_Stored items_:
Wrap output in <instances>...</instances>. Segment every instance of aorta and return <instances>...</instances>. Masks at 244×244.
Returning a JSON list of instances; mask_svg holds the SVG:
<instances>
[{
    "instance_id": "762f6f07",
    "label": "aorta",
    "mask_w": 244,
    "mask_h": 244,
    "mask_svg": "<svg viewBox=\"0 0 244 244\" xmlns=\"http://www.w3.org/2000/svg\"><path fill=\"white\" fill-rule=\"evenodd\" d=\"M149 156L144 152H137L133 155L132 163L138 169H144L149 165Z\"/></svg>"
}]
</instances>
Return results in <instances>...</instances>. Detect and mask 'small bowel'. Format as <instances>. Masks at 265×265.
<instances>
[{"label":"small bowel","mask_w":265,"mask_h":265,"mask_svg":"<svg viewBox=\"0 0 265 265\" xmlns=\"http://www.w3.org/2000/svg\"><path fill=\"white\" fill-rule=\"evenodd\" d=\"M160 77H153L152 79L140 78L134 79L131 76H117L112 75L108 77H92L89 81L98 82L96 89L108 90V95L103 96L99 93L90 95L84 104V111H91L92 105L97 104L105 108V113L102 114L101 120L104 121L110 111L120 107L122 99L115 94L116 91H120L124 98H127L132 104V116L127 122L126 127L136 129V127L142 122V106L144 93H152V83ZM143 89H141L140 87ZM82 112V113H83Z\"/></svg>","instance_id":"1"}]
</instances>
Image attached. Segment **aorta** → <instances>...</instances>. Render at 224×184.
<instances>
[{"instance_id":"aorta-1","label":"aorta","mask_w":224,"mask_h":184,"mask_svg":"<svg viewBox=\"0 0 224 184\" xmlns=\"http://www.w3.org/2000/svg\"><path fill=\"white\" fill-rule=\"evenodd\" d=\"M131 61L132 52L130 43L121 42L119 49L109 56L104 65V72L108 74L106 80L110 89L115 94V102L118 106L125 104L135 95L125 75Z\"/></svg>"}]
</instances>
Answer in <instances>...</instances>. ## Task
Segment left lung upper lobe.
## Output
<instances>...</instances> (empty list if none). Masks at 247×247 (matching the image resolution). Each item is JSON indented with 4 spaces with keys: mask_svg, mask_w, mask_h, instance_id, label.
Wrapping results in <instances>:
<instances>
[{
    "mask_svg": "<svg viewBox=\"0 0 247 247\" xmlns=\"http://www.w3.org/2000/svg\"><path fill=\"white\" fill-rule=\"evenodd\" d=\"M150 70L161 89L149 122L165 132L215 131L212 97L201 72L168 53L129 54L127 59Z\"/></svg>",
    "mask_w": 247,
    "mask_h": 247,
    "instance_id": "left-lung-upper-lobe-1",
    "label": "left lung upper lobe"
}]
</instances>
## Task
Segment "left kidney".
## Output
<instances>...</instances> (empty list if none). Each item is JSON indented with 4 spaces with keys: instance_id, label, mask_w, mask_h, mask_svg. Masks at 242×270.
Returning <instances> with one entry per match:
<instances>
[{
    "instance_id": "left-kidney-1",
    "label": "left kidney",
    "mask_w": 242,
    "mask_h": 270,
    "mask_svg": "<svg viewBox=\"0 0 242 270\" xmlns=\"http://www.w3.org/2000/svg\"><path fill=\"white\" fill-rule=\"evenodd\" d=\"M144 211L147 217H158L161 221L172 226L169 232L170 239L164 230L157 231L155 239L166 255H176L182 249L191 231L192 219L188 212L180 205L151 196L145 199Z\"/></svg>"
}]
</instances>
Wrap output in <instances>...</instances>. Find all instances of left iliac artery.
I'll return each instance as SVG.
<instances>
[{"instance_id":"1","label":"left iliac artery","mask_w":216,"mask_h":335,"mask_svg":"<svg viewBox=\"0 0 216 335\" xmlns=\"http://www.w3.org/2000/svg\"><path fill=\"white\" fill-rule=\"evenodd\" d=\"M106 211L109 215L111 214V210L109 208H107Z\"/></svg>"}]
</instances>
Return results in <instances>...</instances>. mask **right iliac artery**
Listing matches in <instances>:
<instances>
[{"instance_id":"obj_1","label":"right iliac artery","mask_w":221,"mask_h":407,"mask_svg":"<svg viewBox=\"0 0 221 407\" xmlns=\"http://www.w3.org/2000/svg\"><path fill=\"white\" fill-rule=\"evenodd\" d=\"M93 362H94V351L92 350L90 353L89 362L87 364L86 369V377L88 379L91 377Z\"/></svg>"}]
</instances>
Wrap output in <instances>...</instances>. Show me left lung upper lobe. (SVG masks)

_About this exercise_:
Using the entries above, find all lines with "Task". Copy them.

_Response_:
Answer in <instances>...</instances>. ## Task
## Task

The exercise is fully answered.